Before she left, Nina told me a physical therapist would be coming to see me. When the therapist appeared the next morning and rang the bell, I didn’t open the door. Maybe I didn’t want to be healed. Maybe I deserved whatever I got. Maybe this was the fate I deserved. I sat on the couch with Giselle, imagining I was safe from the well-meaning and the helpful. But my brother had an extra key, which he’d handed over, and the physical therapist let herself in. She introduced herself as Peggy Travis. As though I cared. As though I intended to make this personal. I suppose Peggy was wearing a red striped dress, but it was gray to me. She went through the list of exercises we’d be doing to strengthen my left side. I excused myself. Fumbling with my walker, I went to the bathroom and threw up.

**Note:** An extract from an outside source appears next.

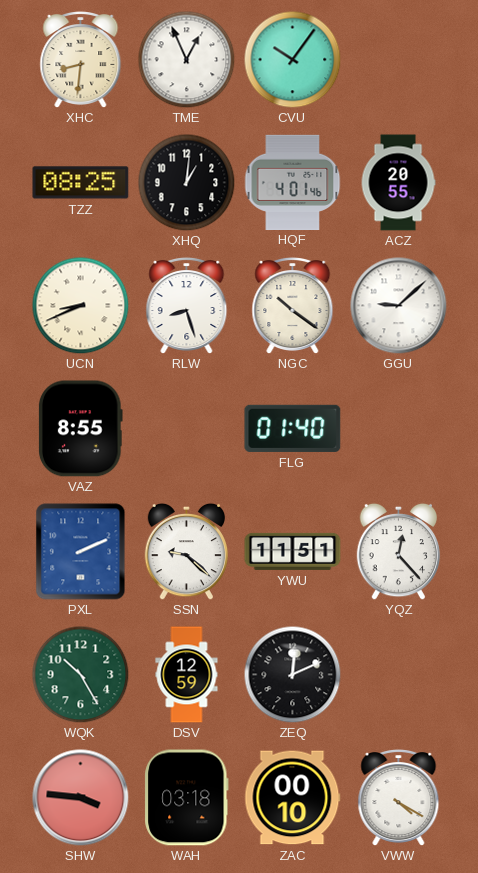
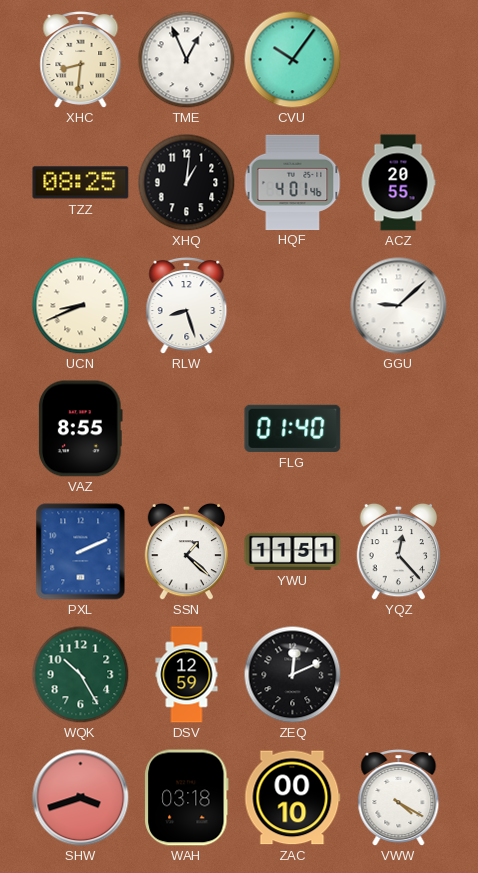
NGC: 10:21 -> none
SSN: 9:22 -> 1:22
SHW: 3:46 -> 3:42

“It’s very common to feel sick.” My unwelcome visitor had actually come up behind me and was watching me vomit. “For some people it lasts only a short time, for others it’s different.”
She shut up then. But I got the drift. For others it’s an eternity.
I was pathetic really. I couldn’t even squeeze a rubber ball. More clumps of my hair fell out just from the stress of trying. But my Peggy wasn’t the type to let her charges give up. She had seen it all in working with her clients — the lame, the frail, the screwed-up, the messed-up, the chewed-up, the burnt, the sorrowful. She told me about them when we had tea — hers iced, mine steaming. I’d sweated and grunted through my workout, with my swollen face swelling even more and the clicking going on nonstop; I hardly felt up for conversation. That’s how people like Peggy got to you; they waited till you had no defenses, then talked you to death. I felt like a time bomb, as a matter of fact, but I drank my tea.